Would you filter the listing below so that only lines with the word "Skoda" remain?

───── Study material ─────

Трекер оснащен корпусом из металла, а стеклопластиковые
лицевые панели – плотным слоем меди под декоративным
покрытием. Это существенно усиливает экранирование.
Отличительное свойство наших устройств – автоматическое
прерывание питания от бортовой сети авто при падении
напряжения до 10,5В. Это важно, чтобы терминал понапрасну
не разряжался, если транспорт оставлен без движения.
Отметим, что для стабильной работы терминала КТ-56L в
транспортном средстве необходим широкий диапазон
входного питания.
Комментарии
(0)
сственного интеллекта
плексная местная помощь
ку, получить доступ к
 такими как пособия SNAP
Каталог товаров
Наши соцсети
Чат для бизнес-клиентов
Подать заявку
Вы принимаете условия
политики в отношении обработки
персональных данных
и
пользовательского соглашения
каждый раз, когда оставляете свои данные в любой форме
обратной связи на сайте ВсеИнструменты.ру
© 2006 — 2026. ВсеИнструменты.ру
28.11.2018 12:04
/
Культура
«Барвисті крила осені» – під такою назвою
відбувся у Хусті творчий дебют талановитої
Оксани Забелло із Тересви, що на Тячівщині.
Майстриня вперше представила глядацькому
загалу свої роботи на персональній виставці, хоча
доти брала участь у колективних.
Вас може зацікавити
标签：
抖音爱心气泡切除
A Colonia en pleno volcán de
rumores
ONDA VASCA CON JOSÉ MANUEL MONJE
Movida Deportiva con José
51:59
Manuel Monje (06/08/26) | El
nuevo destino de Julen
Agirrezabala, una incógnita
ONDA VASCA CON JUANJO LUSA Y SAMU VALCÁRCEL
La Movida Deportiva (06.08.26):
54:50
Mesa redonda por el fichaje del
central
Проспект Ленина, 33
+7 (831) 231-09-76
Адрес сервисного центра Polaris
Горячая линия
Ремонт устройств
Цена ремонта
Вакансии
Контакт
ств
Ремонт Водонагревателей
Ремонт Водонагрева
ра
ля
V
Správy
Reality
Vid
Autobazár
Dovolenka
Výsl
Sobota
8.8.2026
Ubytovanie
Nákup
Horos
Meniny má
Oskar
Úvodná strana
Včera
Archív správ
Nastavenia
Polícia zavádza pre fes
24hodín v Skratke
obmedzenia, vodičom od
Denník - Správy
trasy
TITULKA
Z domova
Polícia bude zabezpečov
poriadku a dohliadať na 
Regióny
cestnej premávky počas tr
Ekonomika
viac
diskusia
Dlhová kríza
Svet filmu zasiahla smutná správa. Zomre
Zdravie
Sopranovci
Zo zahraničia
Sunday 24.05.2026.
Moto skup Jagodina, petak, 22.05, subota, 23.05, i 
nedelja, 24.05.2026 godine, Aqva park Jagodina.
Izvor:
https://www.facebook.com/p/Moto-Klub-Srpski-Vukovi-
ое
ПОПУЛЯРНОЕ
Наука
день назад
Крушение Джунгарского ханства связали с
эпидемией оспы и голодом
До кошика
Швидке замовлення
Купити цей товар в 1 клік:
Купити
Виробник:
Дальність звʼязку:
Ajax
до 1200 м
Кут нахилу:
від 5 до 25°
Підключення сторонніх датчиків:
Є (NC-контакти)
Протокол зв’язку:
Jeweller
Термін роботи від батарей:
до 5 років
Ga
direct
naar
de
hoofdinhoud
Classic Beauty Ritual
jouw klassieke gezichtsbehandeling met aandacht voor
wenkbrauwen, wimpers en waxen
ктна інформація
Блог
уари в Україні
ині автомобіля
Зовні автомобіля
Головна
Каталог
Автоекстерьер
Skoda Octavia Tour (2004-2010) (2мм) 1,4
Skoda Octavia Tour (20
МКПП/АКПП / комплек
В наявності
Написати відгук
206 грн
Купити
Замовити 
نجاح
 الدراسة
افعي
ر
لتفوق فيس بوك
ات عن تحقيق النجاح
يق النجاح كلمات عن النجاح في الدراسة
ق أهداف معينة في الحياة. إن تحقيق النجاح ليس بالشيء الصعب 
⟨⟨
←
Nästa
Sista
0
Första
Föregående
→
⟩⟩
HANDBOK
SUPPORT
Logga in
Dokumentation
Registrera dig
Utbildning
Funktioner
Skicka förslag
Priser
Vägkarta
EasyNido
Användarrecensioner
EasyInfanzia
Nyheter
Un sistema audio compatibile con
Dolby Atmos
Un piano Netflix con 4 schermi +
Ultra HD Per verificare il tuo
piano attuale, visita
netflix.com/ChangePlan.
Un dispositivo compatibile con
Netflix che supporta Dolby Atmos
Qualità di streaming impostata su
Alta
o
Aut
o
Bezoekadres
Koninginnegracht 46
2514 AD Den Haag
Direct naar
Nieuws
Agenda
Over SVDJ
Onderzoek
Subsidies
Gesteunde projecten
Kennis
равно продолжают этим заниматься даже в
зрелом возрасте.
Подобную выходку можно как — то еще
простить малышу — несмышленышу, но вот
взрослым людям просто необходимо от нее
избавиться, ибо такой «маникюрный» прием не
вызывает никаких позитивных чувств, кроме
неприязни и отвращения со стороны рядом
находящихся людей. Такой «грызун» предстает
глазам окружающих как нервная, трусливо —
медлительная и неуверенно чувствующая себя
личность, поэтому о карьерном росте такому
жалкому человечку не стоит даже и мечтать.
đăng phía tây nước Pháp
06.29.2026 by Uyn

─────

(Output)
Skoda Octavia Tour (2004-2010) (2мм) 1,4
Skoda Octavia Tour (20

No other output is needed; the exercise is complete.